(Entries supplied Opens)

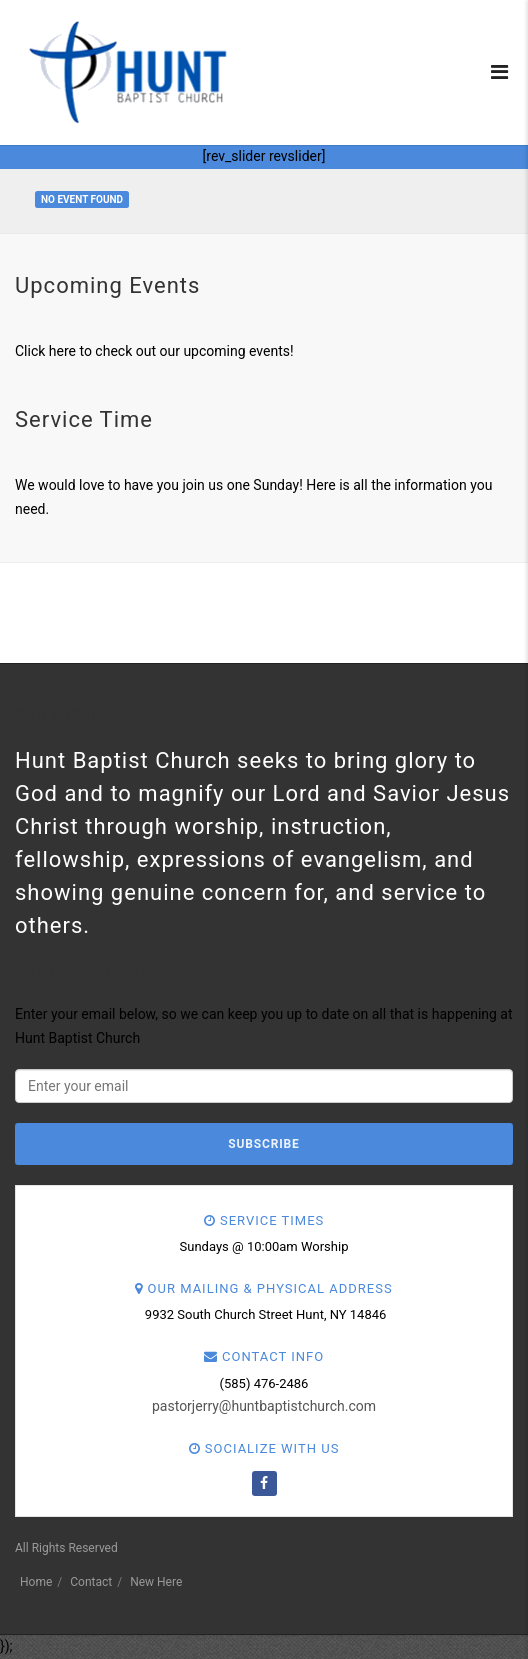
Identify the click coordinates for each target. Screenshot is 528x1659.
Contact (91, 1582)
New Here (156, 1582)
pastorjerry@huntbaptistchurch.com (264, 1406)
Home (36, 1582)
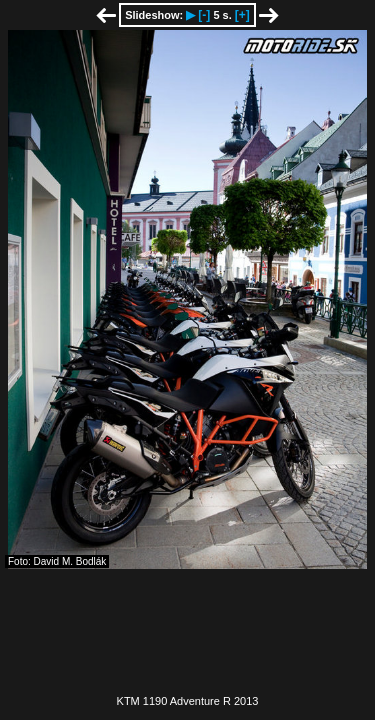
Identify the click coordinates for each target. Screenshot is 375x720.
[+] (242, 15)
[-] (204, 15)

(Entries supplied Closes)

Your task: Each entry above should come back word for word, and no picture should come with it.

Written response:
Identify the click coordinates for each target. Screenshot is 528x1659.
Contact (91, 1582)
New Here (156, 1582)
pastorjerry@huntbaptistchurch.com (264, 1406)
Home (36, 1582)
Identify the click coordinates for each target. Screenshot is 375x720.
[+] (242, 15)
[-] (204, 15)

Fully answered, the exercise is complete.